═════ The records ═════

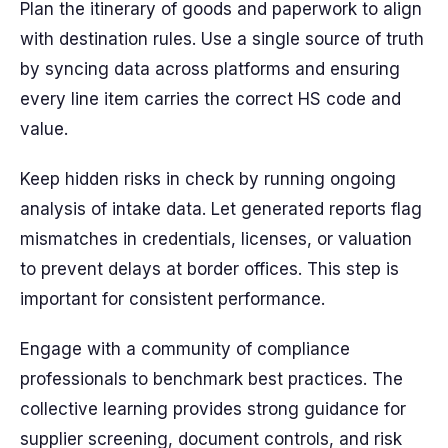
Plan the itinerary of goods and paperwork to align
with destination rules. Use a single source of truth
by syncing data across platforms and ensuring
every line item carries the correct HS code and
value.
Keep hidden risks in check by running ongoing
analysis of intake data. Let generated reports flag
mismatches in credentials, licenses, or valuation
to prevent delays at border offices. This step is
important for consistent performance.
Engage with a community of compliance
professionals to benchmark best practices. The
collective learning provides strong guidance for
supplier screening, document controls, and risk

═════
═════ The records ═════

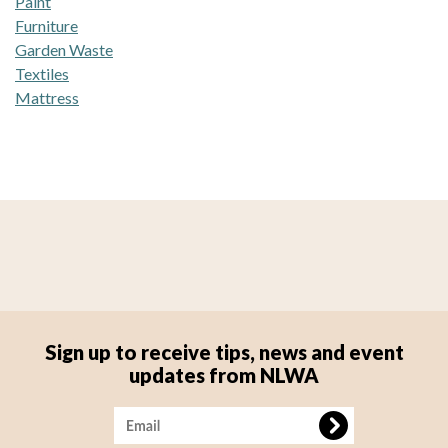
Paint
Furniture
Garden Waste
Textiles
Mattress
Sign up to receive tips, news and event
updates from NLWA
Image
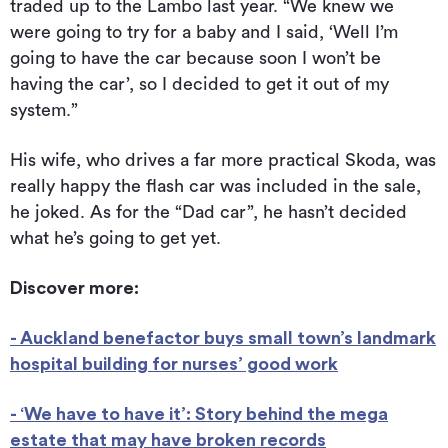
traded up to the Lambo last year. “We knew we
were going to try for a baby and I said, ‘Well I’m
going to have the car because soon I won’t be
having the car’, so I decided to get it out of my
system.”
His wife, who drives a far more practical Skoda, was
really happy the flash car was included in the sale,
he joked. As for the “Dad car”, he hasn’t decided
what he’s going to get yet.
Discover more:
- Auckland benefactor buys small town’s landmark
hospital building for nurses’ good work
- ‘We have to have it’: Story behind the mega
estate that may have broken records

═════

Exercise brief: Copy out each line of the data above, exactly, if it lies between the line holding "Plan the itinerary" and the line holding "to prevent delays", inclusive; copy no other line.

Result for this task:
Plan the itinerary of goods and paperwork to align
with destination rules. Use a single source of truth
by syncing data across platforms and ensuring
every line item carries the correct HS code and
value.
Keep hidden risks in check by running ongoing
analysis of intake data. Let generated reports flag
mismatches in credentials, licenses, or valuation
to prevent delays at border offices. This step is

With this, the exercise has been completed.